(Extracted page text data)
[Start of section]

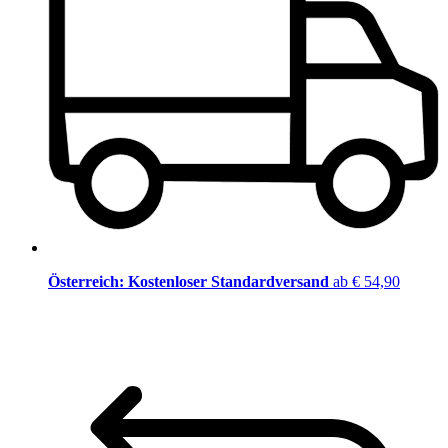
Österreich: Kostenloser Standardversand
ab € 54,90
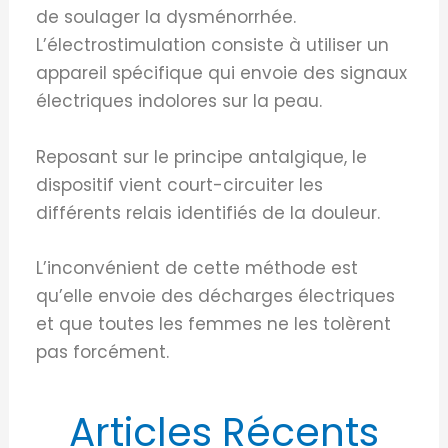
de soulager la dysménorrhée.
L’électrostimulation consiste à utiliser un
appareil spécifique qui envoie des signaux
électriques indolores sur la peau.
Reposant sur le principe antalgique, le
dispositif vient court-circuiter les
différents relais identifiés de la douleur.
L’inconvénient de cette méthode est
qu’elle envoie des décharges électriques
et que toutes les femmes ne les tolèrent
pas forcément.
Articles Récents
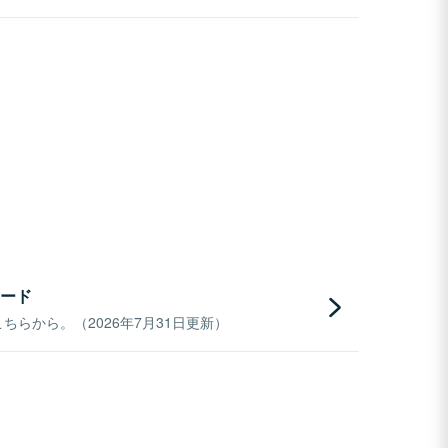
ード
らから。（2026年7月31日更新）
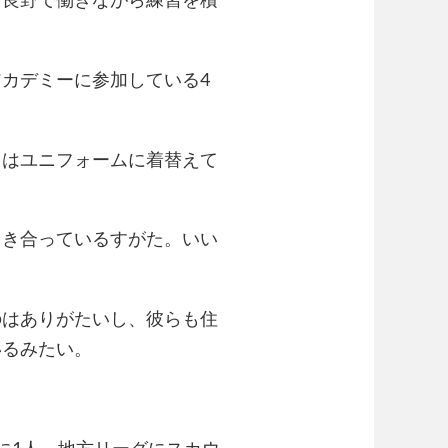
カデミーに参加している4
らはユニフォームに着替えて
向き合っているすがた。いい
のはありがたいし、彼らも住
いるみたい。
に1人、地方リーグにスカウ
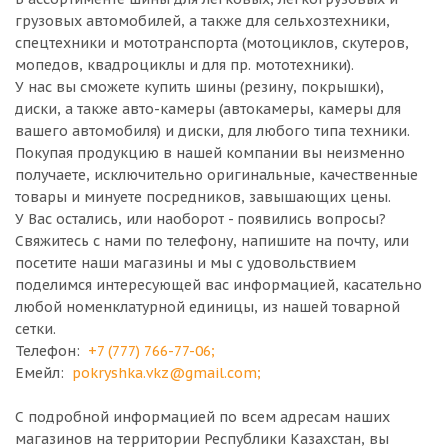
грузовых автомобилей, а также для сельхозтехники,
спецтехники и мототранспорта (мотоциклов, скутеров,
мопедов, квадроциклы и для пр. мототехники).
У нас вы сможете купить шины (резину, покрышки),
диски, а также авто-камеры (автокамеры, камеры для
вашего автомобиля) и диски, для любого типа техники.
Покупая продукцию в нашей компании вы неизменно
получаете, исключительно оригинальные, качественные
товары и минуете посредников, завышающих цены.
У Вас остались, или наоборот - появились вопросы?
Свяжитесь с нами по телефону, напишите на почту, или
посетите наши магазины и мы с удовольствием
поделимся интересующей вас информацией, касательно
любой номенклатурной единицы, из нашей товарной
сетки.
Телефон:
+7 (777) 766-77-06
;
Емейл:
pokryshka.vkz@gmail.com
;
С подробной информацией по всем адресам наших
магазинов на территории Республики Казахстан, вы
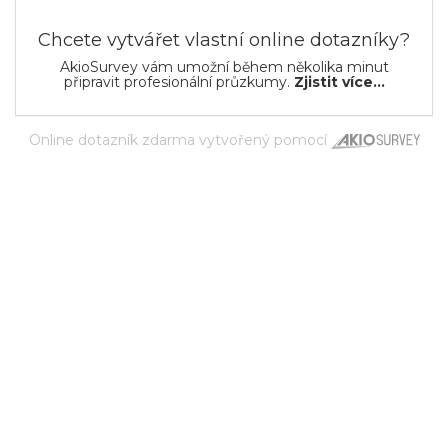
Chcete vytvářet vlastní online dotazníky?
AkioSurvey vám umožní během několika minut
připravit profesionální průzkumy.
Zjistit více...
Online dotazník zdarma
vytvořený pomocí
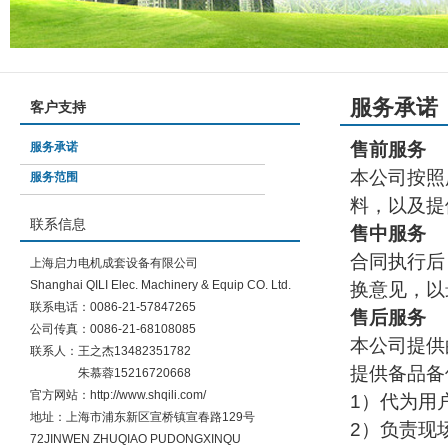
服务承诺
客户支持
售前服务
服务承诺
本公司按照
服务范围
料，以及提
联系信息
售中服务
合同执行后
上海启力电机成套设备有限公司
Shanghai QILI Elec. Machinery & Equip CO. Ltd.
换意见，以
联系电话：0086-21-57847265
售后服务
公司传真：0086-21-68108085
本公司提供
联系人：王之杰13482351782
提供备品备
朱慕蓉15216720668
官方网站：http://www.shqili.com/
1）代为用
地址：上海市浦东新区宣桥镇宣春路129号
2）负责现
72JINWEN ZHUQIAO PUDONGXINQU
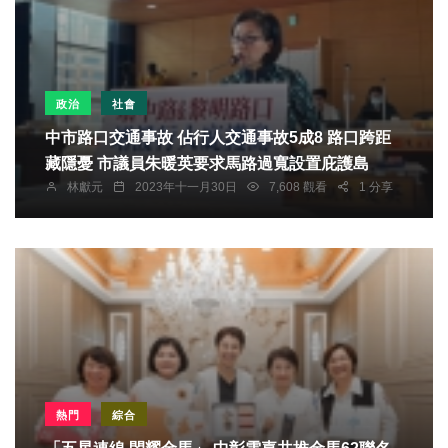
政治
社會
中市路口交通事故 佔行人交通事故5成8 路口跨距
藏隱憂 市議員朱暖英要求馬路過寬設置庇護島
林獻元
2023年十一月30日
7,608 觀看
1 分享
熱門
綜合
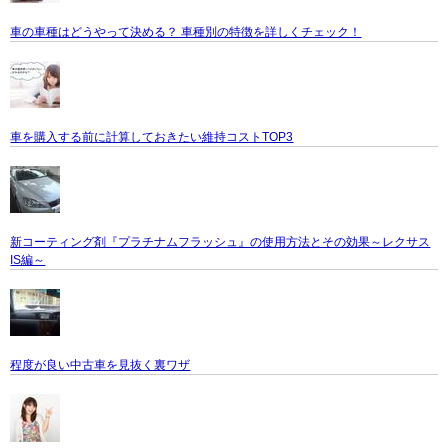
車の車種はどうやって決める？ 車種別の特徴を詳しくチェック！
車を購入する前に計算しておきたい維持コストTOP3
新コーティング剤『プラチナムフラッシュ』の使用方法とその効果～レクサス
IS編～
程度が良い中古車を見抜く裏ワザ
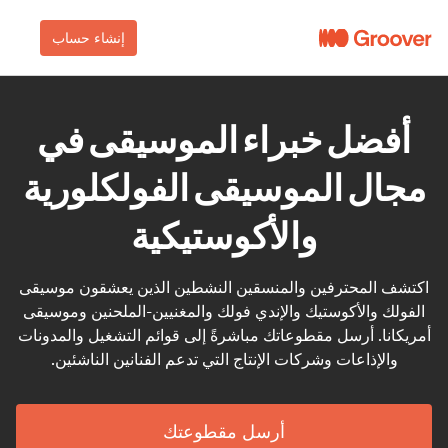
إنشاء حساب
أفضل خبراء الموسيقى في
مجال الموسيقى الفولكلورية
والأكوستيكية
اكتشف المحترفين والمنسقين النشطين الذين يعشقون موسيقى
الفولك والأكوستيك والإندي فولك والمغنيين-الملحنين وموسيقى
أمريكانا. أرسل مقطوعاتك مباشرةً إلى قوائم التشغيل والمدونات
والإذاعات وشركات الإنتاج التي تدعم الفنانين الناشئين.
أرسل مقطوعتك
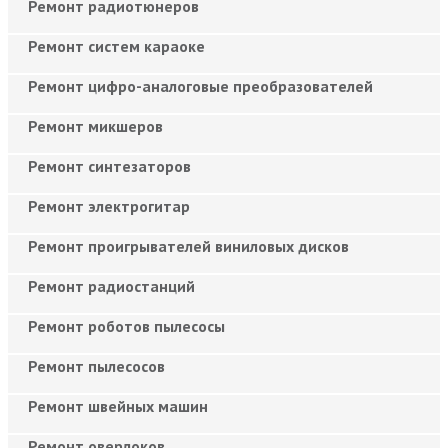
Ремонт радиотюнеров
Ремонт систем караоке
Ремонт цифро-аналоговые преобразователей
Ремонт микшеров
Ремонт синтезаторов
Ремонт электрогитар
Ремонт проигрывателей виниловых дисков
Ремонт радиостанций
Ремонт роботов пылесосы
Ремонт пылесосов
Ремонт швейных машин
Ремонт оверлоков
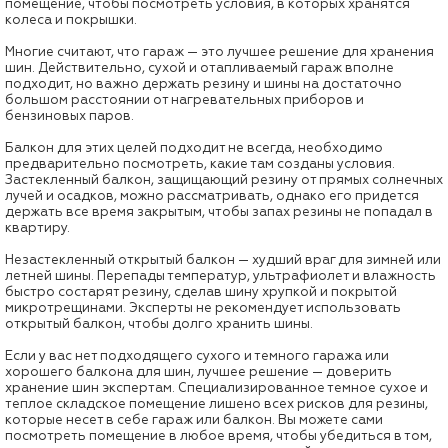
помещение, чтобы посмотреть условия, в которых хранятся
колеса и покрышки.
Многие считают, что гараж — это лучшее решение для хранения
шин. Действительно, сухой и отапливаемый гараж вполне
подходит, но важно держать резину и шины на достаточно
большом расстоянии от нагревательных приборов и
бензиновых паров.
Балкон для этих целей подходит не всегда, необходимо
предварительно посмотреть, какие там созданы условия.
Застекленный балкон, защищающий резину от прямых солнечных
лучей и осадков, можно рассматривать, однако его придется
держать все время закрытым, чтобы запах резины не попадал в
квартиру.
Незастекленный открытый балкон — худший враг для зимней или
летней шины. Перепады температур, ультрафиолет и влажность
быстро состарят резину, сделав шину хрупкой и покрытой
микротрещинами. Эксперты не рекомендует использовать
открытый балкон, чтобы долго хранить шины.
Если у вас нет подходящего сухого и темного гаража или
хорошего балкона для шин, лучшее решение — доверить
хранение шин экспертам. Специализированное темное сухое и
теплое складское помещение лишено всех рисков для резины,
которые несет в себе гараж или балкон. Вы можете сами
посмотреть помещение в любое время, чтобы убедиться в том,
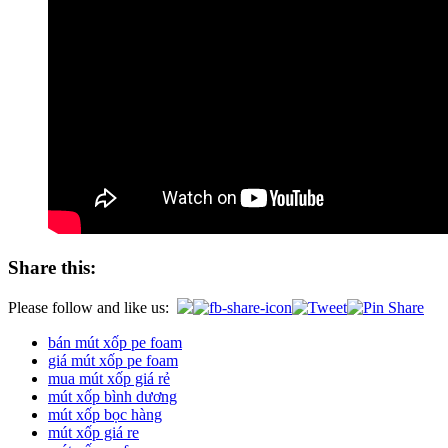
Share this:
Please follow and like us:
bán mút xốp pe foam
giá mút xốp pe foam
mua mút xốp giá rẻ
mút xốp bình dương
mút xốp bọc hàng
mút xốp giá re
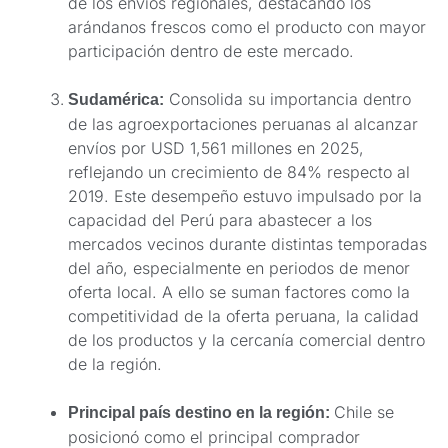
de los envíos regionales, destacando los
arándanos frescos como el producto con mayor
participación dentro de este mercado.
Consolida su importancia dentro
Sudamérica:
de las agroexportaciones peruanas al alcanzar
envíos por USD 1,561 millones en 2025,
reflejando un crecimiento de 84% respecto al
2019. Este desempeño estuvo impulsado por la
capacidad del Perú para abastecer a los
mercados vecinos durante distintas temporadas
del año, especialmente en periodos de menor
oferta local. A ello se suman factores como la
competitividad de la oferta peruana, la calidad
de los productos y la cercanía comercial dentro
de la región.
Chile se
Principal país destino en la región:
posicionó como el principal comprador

[End of section]
[Start of section]

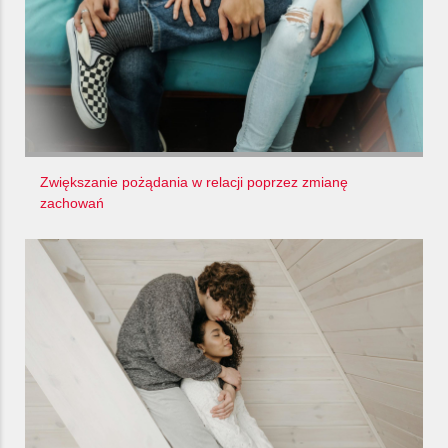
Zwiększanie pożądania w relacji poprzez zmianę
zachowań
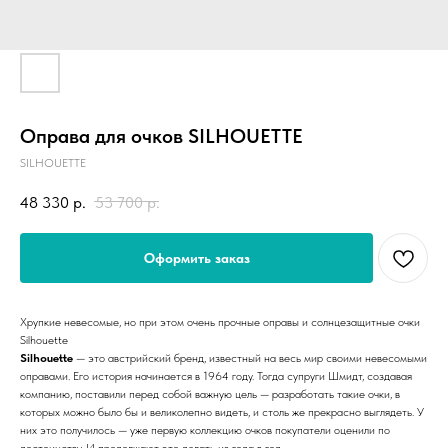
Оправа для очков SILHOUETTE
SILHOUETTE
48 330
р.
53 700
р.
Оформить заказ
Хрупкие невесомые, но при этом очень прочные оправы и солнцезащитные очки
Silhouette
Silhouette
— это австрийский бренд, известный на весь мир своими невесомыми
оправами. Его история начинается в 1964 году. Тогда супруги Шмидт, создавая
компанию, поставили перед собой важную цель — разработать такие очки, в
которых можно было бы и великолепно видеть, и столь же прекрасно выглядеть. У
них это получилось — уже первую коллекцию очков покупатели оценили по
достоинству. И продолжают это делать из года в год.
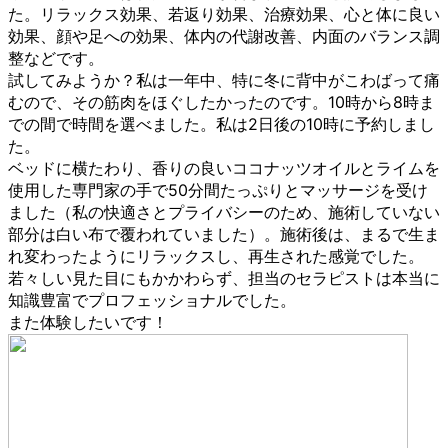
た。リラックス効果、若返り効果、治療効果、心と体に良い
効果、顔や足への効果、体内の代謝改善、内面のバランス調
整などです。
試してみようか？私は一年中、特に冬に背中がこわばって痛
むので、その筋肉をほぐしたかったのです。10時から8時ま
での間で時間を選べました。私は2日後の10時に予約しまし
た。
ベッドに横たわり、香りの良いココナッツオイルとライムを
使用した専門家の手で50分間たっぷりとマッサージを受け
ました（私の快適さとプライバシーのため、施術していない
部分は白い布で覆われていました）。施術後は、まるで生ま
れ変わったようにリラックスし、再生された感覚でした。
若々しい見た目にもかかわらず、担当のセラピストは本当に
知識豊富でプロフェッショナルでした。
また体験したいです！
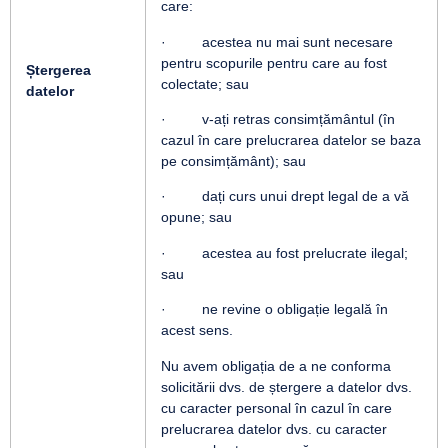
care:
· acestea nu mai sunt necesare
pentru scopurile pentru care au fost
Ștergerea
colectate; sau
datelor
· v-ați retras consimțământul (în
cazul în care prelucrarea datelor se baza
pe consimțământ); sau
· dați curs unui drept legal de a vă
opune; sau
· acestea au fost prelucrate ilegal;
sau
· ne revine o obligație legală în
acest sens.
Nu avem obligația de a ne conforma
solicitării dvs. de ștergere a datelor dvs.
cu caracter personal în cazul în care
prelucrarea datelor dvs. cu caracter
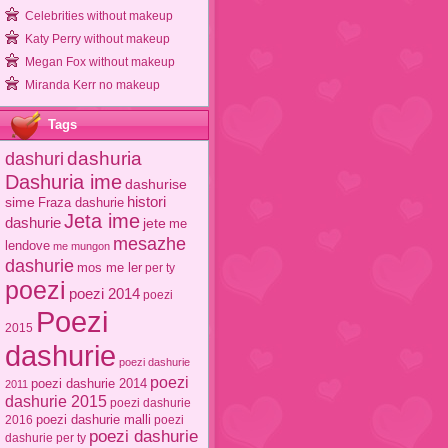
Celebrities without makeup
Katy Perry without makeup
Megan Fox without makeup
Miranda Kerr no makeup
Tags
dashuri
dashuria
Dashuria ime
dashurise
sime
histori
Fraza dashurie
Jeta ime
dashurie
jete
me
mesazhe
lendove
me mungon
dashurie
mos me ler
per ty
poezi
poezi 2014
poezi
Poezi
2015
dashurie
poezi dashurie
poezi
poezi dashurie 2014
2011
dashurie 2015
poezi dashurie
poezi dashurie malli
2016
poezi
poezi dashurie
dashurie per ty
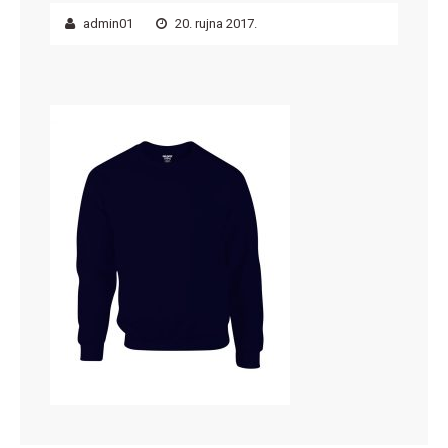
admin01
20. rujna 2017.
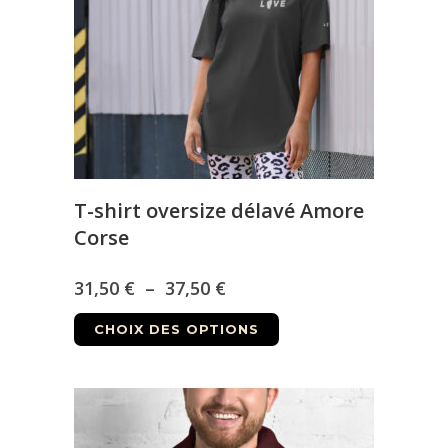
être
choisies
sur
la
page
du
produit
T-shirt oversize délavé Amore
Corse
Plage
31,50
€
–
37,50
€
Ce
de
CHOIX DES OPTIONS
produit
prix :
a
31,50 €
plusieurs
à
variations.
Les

[End of section]

# Work instruction:
Given the data above, transcribe exactly the lines from the one containing "Consolida su importancia dentro" down to the one containing "posicionó como el principal comprador", and no others.

# Answer:
Consolida su importancia dentro
Sudamérica:
de las agroexportaciones peruanas al alcanzar
envíos por USD 1,561 millones en 2025,
reflejando un crecimiento de 84% respecto al
2019. Este desempeño estuvo impulsado por la
capacidad del Perú para abastecer a los
mercados vecinos durante distintas temporadas
del año, especialmente en periodos de menor
oferta local. A ello se suman factores como la
competitividad de la oferta peruana, la calidad
de los productos y la cercanía comercial dentro
de la región.
Chile se
Principal país destino en la región:
posicionó como el principal comprador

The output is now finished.